_Instructions for the task:_ All lines at and after the one containing "А еще интересно: Нива шевроле установка", up to the end of the listing below, are to be printed exactly, with the pictures omitted.

_Source information:_
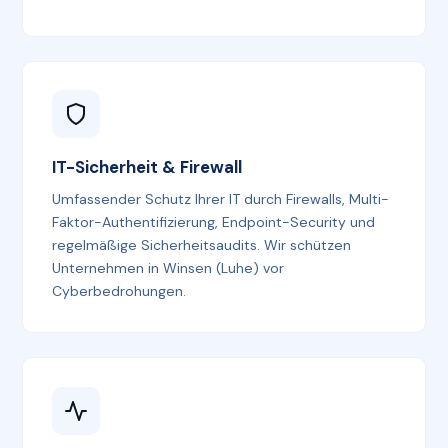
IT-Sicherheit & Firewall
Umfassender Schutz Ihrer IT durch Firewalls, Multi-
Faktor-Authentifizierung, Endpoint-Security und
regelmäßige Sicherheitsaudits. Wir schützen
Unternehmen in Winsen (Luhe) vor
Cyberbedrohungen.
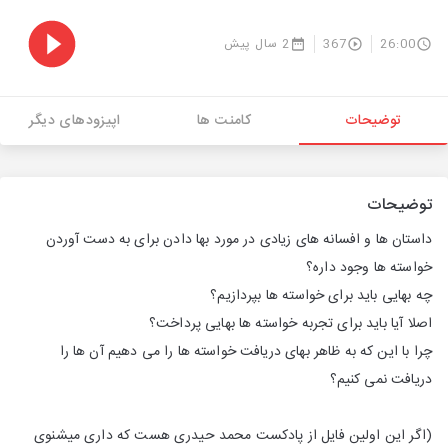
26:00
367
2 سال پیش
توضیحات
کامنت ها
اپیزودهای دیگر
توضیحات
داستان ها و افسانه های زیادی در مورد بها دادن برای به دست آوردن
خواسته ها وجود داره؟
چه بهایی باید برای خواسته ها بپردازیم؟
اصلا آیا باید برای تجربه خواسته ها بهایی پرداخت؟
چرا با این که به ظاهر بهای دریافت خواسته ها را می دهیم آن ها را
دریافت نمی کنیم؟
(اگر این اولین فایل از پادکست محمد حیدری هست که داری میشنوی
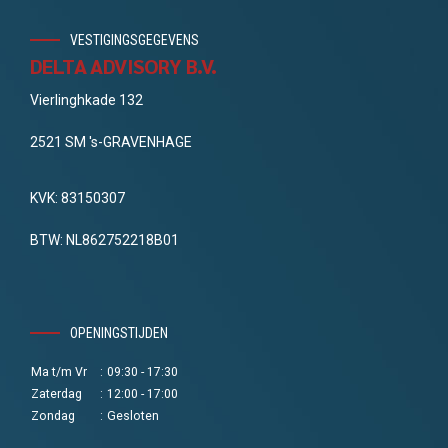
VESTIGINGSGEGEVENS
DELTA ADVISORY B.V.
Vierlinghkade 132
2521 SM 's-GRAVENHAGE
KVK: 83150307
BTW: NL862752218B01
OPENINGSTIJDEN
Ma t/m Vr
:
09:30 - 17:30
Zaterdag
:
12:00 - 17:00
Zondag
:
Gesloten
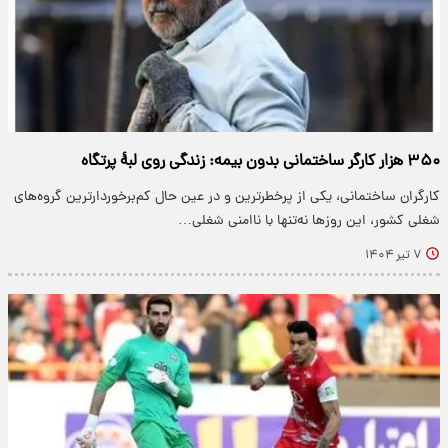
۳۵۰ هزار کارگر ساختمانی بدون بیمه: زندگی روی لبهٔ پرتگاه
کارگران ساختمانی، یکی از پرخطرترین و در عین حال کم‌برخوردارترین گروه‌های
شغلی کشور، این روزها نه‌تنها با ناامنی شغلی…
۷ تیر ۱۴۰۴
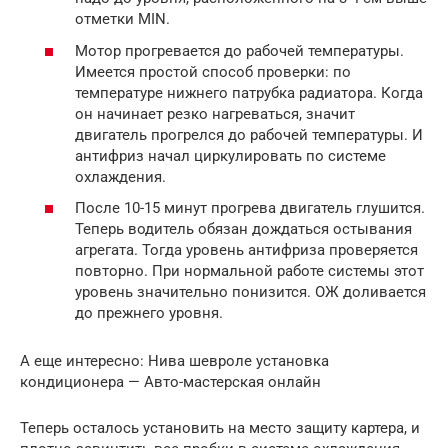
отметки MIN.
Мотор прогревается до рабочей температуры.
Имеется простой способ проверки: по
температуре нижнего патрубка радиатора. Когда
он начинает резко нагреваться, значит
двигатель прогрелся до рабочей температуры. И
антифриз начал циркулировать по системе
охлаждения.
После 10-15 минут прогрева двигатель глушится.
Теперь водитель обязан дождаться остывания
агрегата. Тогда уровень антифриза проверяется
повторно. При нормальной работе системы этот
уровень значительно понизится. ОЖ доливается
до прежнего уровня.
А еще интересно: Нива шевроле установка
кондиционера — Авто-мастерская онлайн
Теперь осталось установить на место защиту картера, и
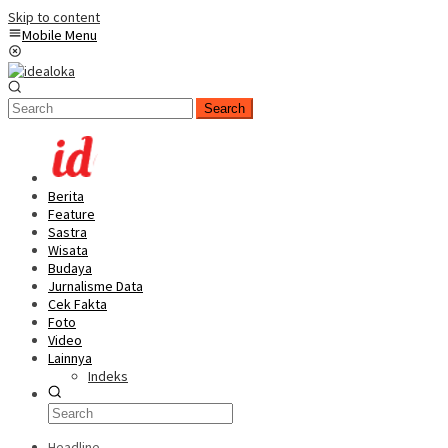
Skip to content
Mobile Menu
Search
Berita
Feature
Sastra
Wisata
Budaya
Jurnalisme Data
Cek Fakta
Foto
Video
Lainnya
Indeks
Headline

_Problem solution:_
А еще интересно: Нива шевроле установка
кондиционера — Авто-мастерская онлайн
Теперь осталось установить на место защиту картера, и
Skip to content
Mobile Menu
Search
Berita
Feature
Sastra
Wisata
Budaya
Jurnalisme Data
Cek Fakta
Foto
Video
Lainnya
Indeks
Headline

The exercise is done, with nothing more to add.